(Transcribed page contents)
Start of Block

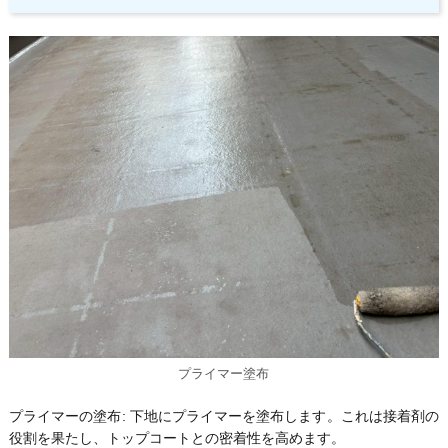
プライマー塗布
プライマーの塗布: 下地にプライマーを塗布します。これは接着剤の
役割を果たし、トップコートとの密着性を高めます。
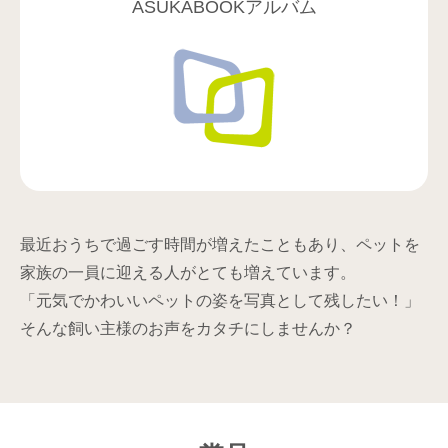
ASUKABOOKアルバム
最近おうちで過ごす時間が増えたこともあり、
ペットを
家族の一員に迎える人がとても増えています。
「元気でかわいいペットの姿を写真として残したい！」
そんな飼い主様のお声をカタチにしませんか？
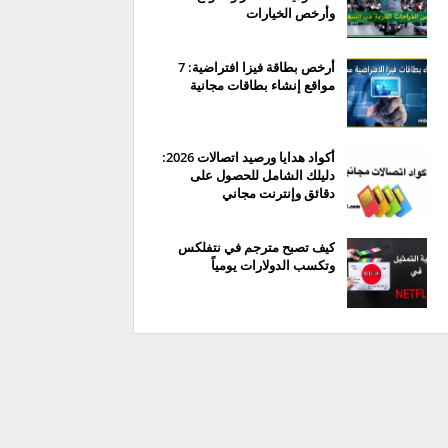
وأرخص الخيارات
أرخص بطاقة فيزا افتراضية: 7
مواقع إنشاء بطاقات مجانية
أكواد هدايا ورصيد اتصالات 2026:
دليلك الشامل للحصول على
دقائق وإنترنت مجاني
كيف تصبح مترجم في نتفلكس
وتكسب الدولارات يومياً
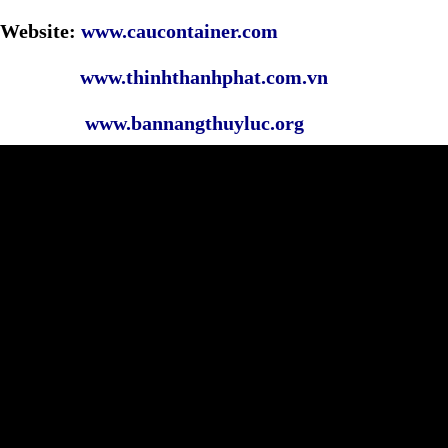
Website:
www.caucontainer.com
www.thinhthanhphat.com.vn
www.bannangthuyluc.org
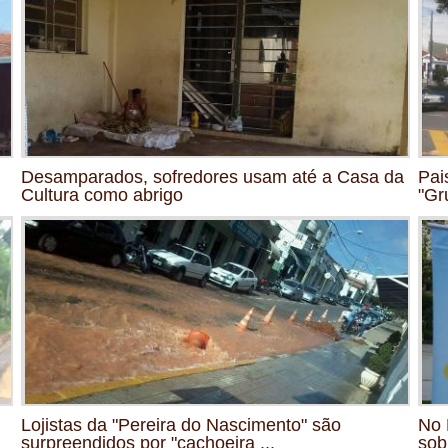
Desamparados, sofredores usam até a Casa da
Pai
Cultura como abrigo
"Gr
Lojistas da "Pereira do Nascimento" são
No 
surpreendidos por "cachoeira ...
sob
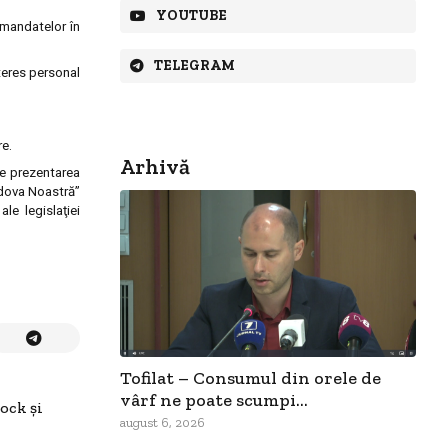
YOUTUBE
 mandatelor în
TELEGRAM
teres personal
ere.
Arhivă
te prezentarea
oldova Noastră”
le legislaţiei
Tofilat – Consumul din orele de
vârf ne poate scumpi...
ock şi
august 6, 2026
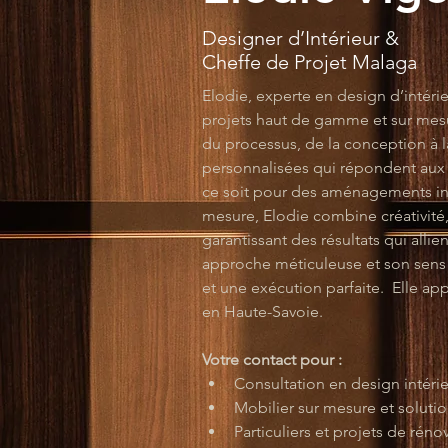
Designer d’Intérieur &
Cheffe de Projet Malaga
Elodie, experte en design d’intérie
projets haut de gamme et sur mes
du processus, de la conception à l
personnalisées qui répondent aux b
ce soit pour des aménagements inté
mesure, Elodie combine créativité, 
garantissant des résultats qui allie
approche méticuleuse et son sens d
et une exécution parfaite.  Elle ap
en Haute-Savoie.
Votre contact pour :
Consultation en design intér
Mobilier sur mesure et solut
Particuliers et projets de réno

End of Block
Start of Block

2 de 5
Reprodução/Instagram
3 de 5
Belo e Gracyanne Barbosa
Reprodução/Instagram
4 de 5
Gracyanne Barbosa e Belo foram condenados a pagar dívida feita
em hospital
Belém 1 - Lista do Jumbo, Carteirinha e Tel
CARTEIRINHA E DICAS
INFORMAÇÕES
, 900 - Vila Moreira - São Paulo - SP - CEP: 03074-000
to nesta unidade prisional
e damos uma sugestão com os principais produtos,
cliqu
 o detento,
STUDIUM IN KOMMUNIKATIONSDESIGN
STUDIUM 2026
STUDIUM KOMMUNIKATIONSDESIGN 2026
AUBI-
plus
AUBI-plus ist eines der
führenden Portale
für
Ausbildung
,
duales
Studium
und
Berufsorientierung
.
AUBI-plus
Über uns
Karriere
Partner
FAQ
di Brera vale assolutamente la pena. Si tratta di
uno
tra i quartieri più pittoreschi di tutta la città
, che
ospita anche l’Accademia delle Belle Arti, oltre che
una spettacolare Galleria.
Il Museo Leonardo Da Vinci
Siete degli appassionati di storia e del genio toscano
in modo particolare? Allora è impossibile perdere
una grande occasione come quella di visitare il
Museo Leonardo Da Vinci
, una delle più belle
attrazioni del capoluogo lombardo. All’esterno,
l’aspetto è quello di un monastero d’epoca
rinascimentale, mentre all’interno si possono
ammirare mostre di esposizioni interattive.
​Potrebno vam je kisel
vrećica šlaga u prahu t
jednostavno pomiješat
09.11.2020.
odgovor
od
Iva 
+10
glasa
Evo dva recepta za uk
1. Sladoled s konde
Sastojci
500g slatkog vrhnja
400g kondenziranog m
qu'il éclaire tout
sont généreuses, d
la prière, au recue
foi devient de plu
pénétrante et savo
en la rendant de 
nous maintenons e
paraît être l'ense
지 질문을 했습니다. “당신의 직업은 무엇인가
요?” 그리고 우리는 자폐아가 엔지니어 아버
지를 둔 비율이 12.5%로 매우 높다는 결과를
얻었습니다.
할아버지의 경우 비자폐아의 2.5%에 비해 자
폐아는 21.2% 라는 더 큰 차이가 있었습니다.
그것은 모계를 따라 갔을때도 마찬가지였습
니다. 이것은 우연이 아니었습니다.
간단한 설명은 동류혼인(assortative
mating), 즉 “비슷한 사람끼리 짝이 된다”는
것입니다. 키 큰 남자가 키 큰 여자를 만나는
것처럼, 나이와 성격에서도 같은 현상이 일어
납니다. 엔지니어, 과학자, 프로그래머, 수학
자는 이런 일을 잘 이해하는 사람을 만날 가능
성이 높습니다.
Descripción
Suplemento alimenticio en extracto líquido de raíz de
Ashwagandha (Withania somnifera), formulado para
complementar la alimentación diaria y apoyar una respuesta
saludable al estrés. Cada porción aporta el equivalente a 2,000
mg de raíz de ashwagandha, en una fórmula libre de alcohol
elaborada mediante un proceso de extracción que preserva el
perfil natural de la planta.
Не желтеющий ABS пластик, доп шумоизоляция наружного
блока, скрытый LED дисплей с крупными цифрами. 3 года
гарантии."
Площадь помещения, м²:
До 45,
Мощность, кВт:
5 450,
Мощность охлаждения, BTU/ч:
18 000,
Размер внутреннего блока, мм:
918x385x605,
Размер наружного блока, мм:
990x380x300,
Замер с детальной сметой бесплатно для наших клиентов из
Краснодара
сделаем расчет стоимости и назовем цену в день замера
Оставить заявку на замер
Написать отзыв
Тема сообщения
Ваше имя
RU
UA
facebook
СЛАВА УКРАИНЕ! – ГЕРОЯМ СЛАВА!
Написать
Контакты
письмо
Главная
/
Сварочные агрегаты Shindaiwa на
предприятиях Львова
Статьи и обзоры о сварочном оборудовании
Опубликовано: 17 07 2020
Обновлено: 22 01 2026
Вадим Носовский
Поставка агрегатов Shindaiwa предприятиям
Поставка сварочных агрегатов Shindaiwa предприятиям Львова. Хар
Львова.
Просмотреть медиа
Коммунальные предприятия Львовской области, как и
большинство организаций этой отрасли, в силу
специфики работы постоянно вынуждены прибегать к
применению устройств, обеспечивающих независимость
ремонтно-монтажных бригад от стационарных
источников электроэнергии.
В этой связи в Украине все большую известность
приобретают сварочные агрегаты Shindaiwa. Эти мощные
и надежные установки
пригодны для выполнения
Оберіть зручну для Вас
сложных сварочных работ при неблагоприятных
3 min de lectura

End of Block
Start of Block

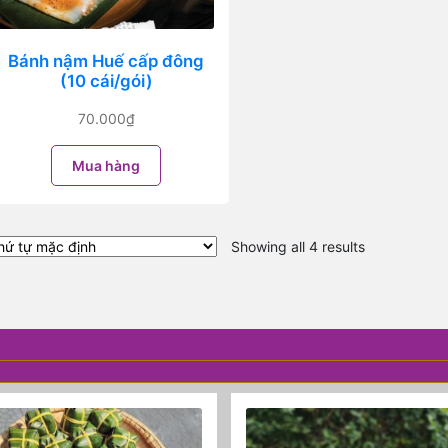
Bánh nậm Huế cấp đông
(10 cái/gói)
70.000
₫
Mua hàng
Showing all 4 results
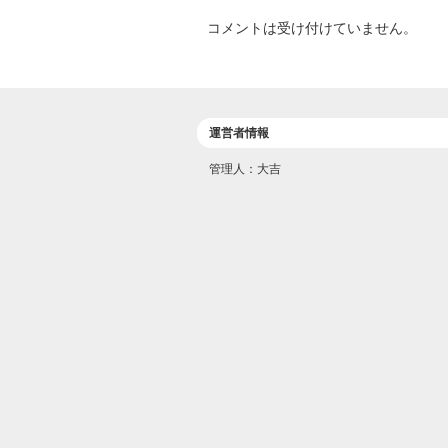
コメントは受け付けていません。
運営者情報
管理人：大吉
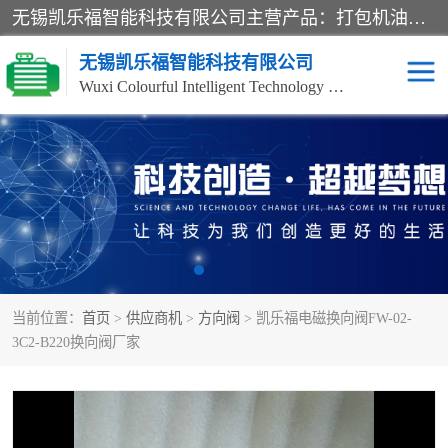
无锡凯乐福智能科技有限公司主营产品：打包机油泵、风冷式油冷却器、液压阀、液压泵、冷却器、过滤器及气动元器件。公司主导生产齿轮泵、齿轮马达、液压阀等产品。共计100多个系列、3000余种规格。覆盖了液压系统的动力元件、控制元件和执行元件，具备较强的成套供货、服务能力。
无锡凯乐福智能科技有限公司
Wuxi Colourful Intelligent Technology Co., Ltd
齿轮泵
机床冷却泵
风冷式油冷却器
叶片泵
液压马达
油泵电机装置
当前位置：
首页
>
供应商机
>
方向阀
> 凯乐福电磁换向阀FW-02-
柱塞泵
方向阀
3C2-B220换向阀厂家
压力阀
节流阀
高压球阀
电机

End of Block

Exercise requirements → Search the data for "агрегаты". Copy each line that has it.

Written response →
Сварочные агрегаты Shindaiwa на
приобретают сварочные агрегаты Shindaiwa. Эти мощные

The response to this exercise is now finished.